##### Input data

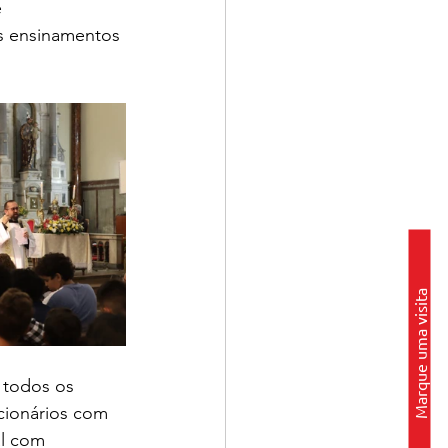
 
s ensinamentos 
Marque uma visita
 todos os 
cionários com 
al com 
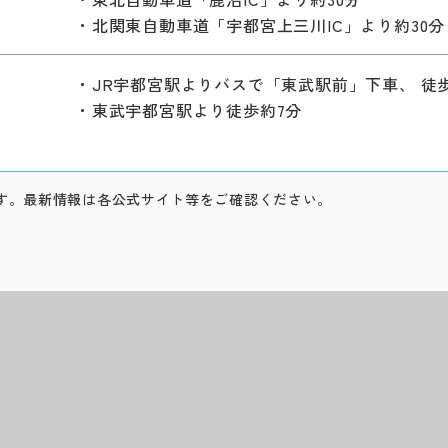
・北関東自動車道「宇都宮上三川IC」より約30分
）
・JR宇都宮駅よりバスで「東武駅前」下車、 徒
・東武宇都宮駅より徒歩約7分
す。最新情報は各公式サイト等をご確認ください。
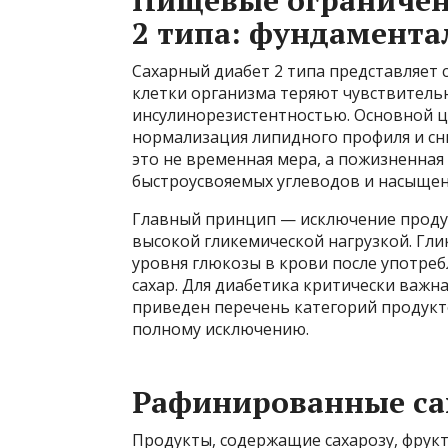
Пищевые ограничен
2 типа: фундамент
Сахарный диабет 2 типа представляет
клетки организма теряют чувствительн
инсулинорезистентностью. Основной ц
нормализация липидного профиля и сни
это не временная мера, а пожизненная
быстроусвояемых углеводов и насыще
Главный принцип — исключение продук
высокой гликемической нагрузкой. Гл
уровня глюкозы в крови после употреб
сахар. Для диабетика критически важна
приведен перечень категорий продукт
полному исключению.
Рафинированные сах
Продукты, содержащие сахарозу, фрукто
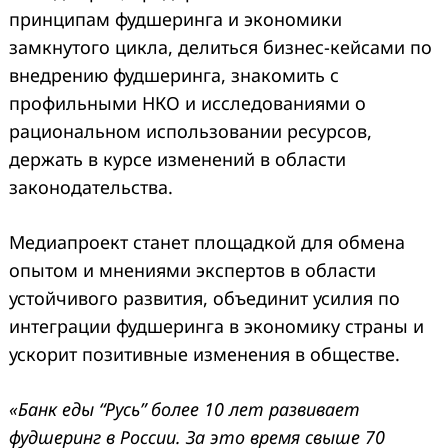
принципам фудшеринга и экономики
замкнутого цикла, делиться бизнес-кейсами по
внедрению фудшеринга, знакомить с
профильными НКО и исследованиями о
рациональном использовании ресурсов,
держать в курсе изменений в области
законодательства.
Медиапроект станет площадкой для обмена
опытом и мнениями экспертов в области
устойчивого развития, объединит усилия по
интеграции фудшеринга в экономику страны и
ускорит позитивные изменения в обществе.
«Банк еды “Русьˮ более 10 лет развивает
фудшеринг в России. За это время свыше 70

##########

Repeat the lines above, starting at the first and stopping after the line that holds "нормализация липидного профиля и сни", with the pictures left out.

_Answer space_.
s ensinamentos 
Marque uma visita
 todos os 
cionários com 
al com 
・北関東自動車道「宇都宮上三川IC」より約30分
）
・JR宇都宮駅よりバスで「東武駅前」下車、 徒
・東武宇都宮駅より徒歩約7分
す。最新情報は各公式サイト等をご確認ください。
Пищевые ограничен
2 типа: фундамент
Сахарный диабет 2 типа представляет
клетки организма теряют чувствительн
инсулинорезистентностью. Основной ц
нормализация липидного профиля и сни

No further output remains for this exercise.